→ Exercise
Every line below that has "hide" in it should be copied.

(The input begins)

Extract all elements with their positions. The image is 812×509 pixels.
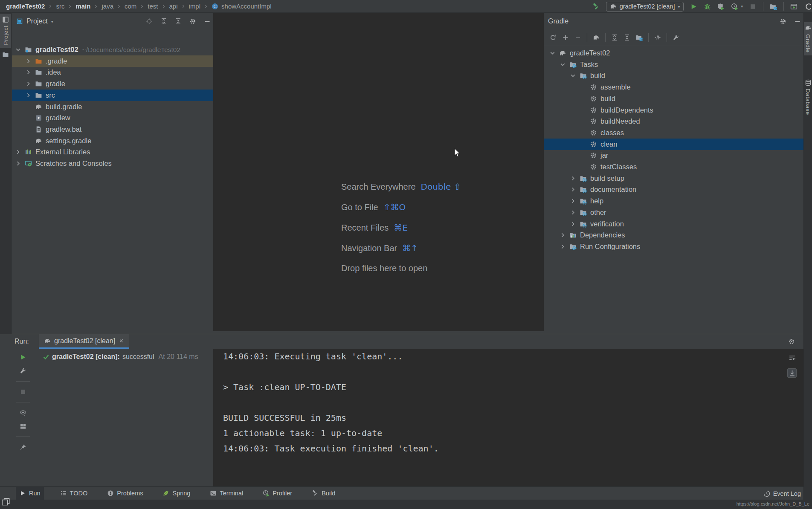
chevron-right-icon[interactable] <box>569 186 577 193</box>
chevron-down-icon[interactable] <box>569 72 577 79</box>
folder-tab-icon[interactable] <box>2 51 9 58</box>
settings-icon[interactable] <box>788 338 795 345</box>
run-with-coverage-button-icon[interactable] <box>717 3 725 10</box>
project-item-gradletest02[interactable]: gradleTest02~/Documents/codes/gradleTest… <box>12 44 213 55</box>
gradle-task-testclasses[interactable]: testClasses <box>544 161 803 173</box>
gradle-task-build[interactable]: build <box>544 93 803 104</box>
gradle-task-build[interactable]: build <box>544 70 803 81</box>
windows-stack-icon[interactable] <box>1 497 11 506</box>
breadcrumb-item-src[interactable]: src <box>56 3 64 10</box>
pin-icon[interactable] <box>20 444 26 451</box>
project-item-scratches-and-consoles[interactable]: Scratches and Consoles <box>12 158 213 169</box>
gradle-task-jar[interactable]: jar <box>544 150 803 161</box>
profiler-button-icon[interactable] <box>731 3 738 10</box>
restore-layout-icon[interactable] <box>20 423 26 430</box>
gradle-task-run-configurations[interactable]: Run Configurations <box>544 241 803 252</box>
project-item-gradlew[interactable]: gradlew <box>12 112 213 124</box>
gradle-task-dependencies[interactable]: Dependencies <box>544 229 803 241</box>
gradle-task-build-setup[interactable]: build setup <box>544 173 803 184</box>
build-settings-icon[interactable] <box>20 367 26 374</box>
event-log-button[interactable]: Event Log <box>763 487 801 500</box>
project-structure-icon[interactable] <box>770 3 777 10</box>
refresh-icon[interactable] <box>550 34 557 41</box>
run-button-icon[interactable] <box>690 3 697 10</box>
breadcrumb-item-main[interactable]: main <box>75 3 90 10</box>
hide-icon[interactable] <box>794 18 801 25</box>
project-item-build-gradle[interactable]: build.gradle <box>12 101 213 113</box>
breadcrumb-item-api[interactable]: api <box>169 3 178 10</box>
run-status-row[interactable]: gradleTest02 [clean]: successful At 20 1… <box>34 351 213 362</box>
breadcrumb-item-java[interactable]: java <box>102 3 113 10</box>
breadcrumb-item-impl[interactable]: impl <box>189 3 201 10</box>
settings-icon[interactable] <box>189 18 196 25</box>
collapse-all-icon[interactable] <box>175 18 182 25</box>
chevron-right-icon[interactable] <box>25 58 32 65</box>
show-options-icon[interactable] <box>20 409 26 416</box>
stripe-tab-database[interactable]: Database <box>804 77 812 118</box>
project-item--idea[interactable]: .idea <box>12 67 213 78</box>
stripe-tab-project[interactable]: Project <box>0 14 11 48</box>
project-item-gradlew-bat[interactable]: gradlew.bat <box>12 124 213 135</box>
gradle-task-help[interactable]: help <box>544 195 803 207</box>
chevron-right-icon[interactable] <box>569 175 577 182</box>
search-icon[interactable] <box>804 3 811 10</box>
project-item-external-libraries[interactable]: External Libraries <box>12 146 213 158</box>
gradle-task-builddependents[interactable]: buildDependents <box>544 104 803 116</box>
statusbar-run-button[interactable]: Run <box>16 487 44 500</box>
chevron-down-icon[interactable] <box>559 61 566 68</box>
chevron-right-icon[interactable] <box>14 148 22 156</box>
breadcrumb-item-test[interactable]: test <box>148 3 158 10</box>
statusbar-spring-button[interactable]: Spring <box>159 487 194 500</box>
breadcrumb-item-gradletest02[interactable]: gradleTest02 <box>6 3 45 10</box>
soft-wrap-icon[interactable] <box>787 353 797 362</box>
chevron-down-icon[interactable]: ▾ <box>741 4 743 9</box>
gradle-elephant-icon[interactable] <box>593 34 600 41</box>
collapse-all-icon[interactable] <box>624 34 630 41</box>
close-icon[interactable] <box>119 338 124 344</box>
chevron-down-icon[interactable] <box>14 46 22 53</box>
project-item-gradle[interactable]: gradle <box>12 78 213 90</box>
run-tab-gradletest02-clean[interactable]: gradleTest02 [clean] <box>39 334 129 349</box>
chevron-right-icon[interactable] <box>25 80 32 87</box>
gradle-task-documentation[interactable]: documentation <box>544 184 803 195</box>
statusbar-build-button[interactable]: Build <box>308 487 339 500</box>
chevron-right-icon[interactable] <box>559 231 566 239</box>
debug-button-icon[interactable] <box>704 3 711 10</box>
statusbar-terminal-button[interactable]: Terminal <box>206 487 246 500</box>
locate-icon[interactable] <box>146 18 153 25</box>
statusbar-todo-button[interactable]: TODO <box>57 487 91 500</box>
rerun-icon[interactable] <box>20 354 26 361</box>
scroll-to-end-icon[interactable] <box>787 368 797 378</box>
settings-icon[interactable] <box>780 18 786 25</box>
group-tasks-icon[interactable] <box>636 34 643 41</box>
hide-icon[interactable] <box>204 18 211 25</box>
chevron-right-icon[interactable] <box>25 92 32 99</box>
gradle-task-buildneeded[interactable]: buildNeeded <box>544 116 803 127</box>
breadcrumb-item-showaccountimpl[interactable]: showAccountImpl <box>221 3 272 10</box>
project-item-settings-gradle[interactable]: settings.gradle <box>12 135 213 147</box>
gradle-task-other[interactable]: other <box>544 207 803 218</box>
chevron-right-icon[interactable] <box>569 220 577 228</box>
build-hammer-icon[interactable] <box>592 3 600 10</box>
run-tool-window-icon[interactable] <box>790 3 798 10</box>
chevron-right-icon[interactable] <box>14 160 22 167</box>
add-icon[interactable] <box>562 34 569 41</box>
gradle-task-verification[interactable]: verification <box>544 218 803 230</box>
stop-icon[interactable] <box>20 388 26 395</box>
gradle-task-clean[interactable]: clean <box>544 139 803 150</box>
gradle-settings-icon[interactable] <box>673 34 679 41</box>
run-configuration-select[interactable]: gradleTest02 [clean]▾ <box>606 2 684 12</box>
project-item-src[interactable]: src <box>12 90 213 101</box>
gradle-task-gradletest02[interactable]: gradleTest02 <box>544 47 803 59</box>
gradle-task-classes[interactable]: classes <box>544 127 803 139</box>
chevron-right-icon[interactable] <box>559 243 566 250</box>
stripe-tab-gradle[interactable]: Gradle <box>804 22 812 55</box>
chevron-down-icon[interactable]: ▾ <box>51 19 53 24</box>
statusbar-problems-button[interactable]: Problems <box>104 487 146 500</box>
gradle-task-assemble[interactable]: assemble <box>544 81 803 93</box>
gradle-task-tasks[interactable]: Tasks <box>544 59 803 70</box>
chevron-down-icon[interactable] <box>549 49 556 57</box>
chevron-right-icon[interactable] <box>25 69 32 76</box>
expand-all-icon[interactable] <box>611 34 618 41</box>
remove-icon[interactable] <box>574 34 581 41</box>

(The input ends)

→ Answer space
hide-icon[interactable] <box>794 18 801 25</box>
hide-icon[interactable] <box>204 18 211 25</box>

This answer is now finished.